There was a post in today’s HealthAffairs Blog (see links at the end of this post) with some helpful insights on the importance of affordable housing as a key element of being able promote and sustain healthy aging. I have written rather extensively over the years in this space on this topic, and I have long been an advocate for Affordable Housing Plus Services.
I don’t recall if I’ve shared this here before or not, but I once had the opportunity to ask directly a former Secretary of Health & Human Services why there wasn’t more effective communication and coordination of policy initiatives between HHS and HUD. The response was unflattering: that was a great idea without a plausible explanation for why it had not been actively pursued. Thus be to bureaucracy.
If I could build upon the major policy themes pointed out in the HA post, something I have learned over the past five years is that a primary reason acute care providers struggle to understand post-acute care is because post-acute care is a lot more complicated than I understood. And, of course, I make that observation somewhat tongue-in-cheek because that’s all I’ve done for the past two decades.

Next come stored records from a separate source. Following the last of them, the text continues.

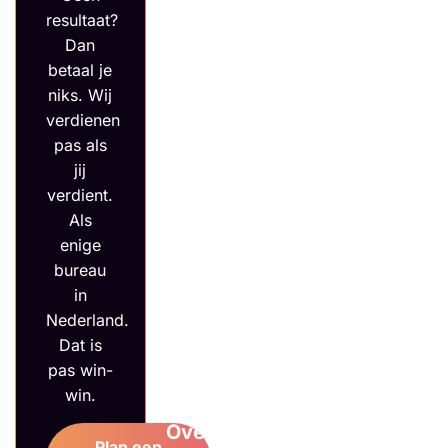
resultaat?
No cure no
Dan
betaal je
pay
niks. Wij
verdienen
Google Ads
pas als
Meta Ads
jij
verdient.
E-
© 2026
Als
mailmarketing
enige
bureau
Pakketten
in
Nederland.
MAX e-
Dat is
pas win-
commerce
win.
Over ons
Plan een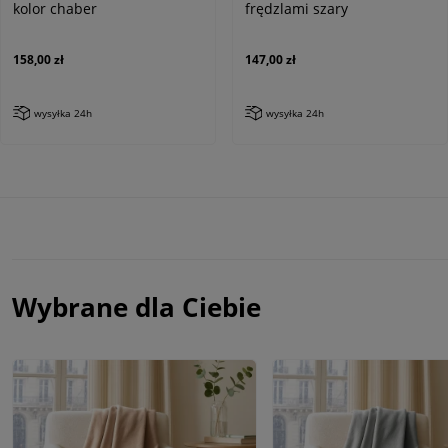
kolor chaber
frędzlami szary
158,00 zł
147,00 zł
wysyłka 24h
wysyłka 24h
Wybrane dla Ciebie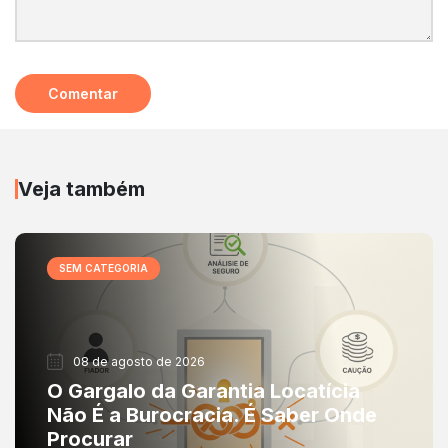
Veja também
SEM CATEGORIA
08 de agosto de 2026
O Gargalo da Garantia Locatícia
Não É a Burocracia. É Saber Onde
Procurar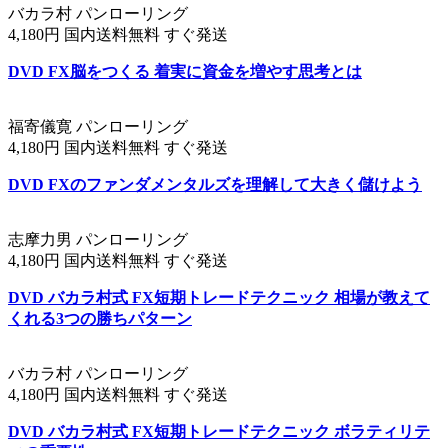
バカラ村 パンローリング
4,180円 国内送料無料 すぐ発送
DVD FX脳をつくる 着実に資金を増やす思考とは
福寄儀寛 パンローリング
4,180円 国内送料無料 すぐ発送
DVD FXのファンダメンタルズを理解して大きく儲けよう
志摩力男 パンローリング
4,180円 国内送料無料 すぐ発送
DVD バカラ村式 FX短期トレードテクニック 相場が教えて
くれる3つの勝ちパターン
バカラ村 パンローリング
4,180円 国内送料無料 すぐ発送
DVD バカラ村式 FX短期トレードテクニック ボラティリテ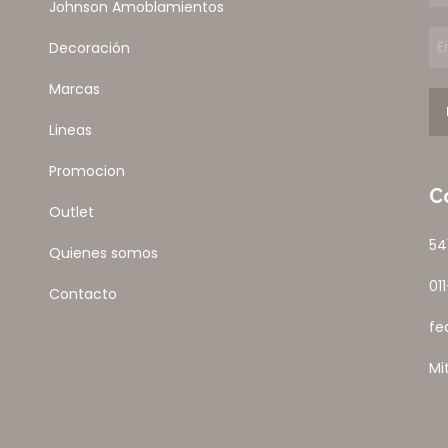
Johnson Amoblamientos
Decoración
Marcas
Lineas
Promocion
C
Outlet
54
Quienes somos
01
Contacto
fe
Mi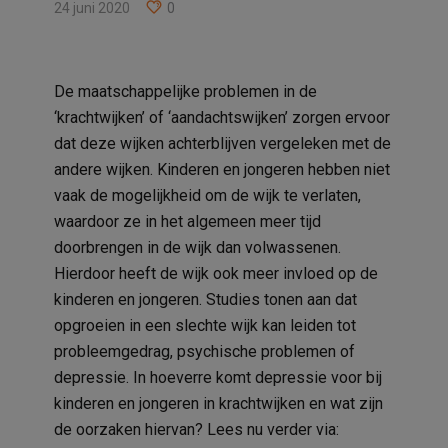
24 juni 2020
0
De maatschappelijke problemen in de
‘krachtwijken’ of ‘aandachtswijken’ zorgen ervoor
dat deze wijken achterblijven vergeleken met de
andere wijken. Kinderen en jongeren hebben niet
vaak de mogelijkheid om de wijk te verlaten,
waardoor ze in het algemeen meer tijd
doorbrengen in de wijk dan volwassenen.
Hierdoor heeft de wijk ook meer invloed op de
kinderen en jongeren. Studies tonen aan dat
opgroeien in een slechte wijk kan leiden tot
probleemgedrag, psychische problemen of
depressie. In hoeverre komt depressie voor bij
kinderen en jongeren in krachtwijken en wat zijn
de oorzaken hiervan? Lees nu verder via:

But this article reminded me again how complex post-acute/long-term care can be. And that’s because it’s not just about providing good healthcare. It’s very much about where that healthcare is going to be provided (in what structure does the patient live). It’s about what support services are available to assist the patient with activities of daily living (in what community does the patient live). It’s about hospitality and entertainment (who wants the sole focus of their life to be an illness?) And it’s about insurance because most often care providers and/or insurers are underwriting extended care for which it is often difficult to predict duration, complexity and cost.
The same fundamental attributes that make it a complex delivery model make it a complex policy issue. Acute care providers are being more intimately connected with post-acute care providers every day through healthcare public policy initiatives. My counsel is they would do well to begin understanding the root causes of what makes post-acute and long-term care more complex than they may have realized.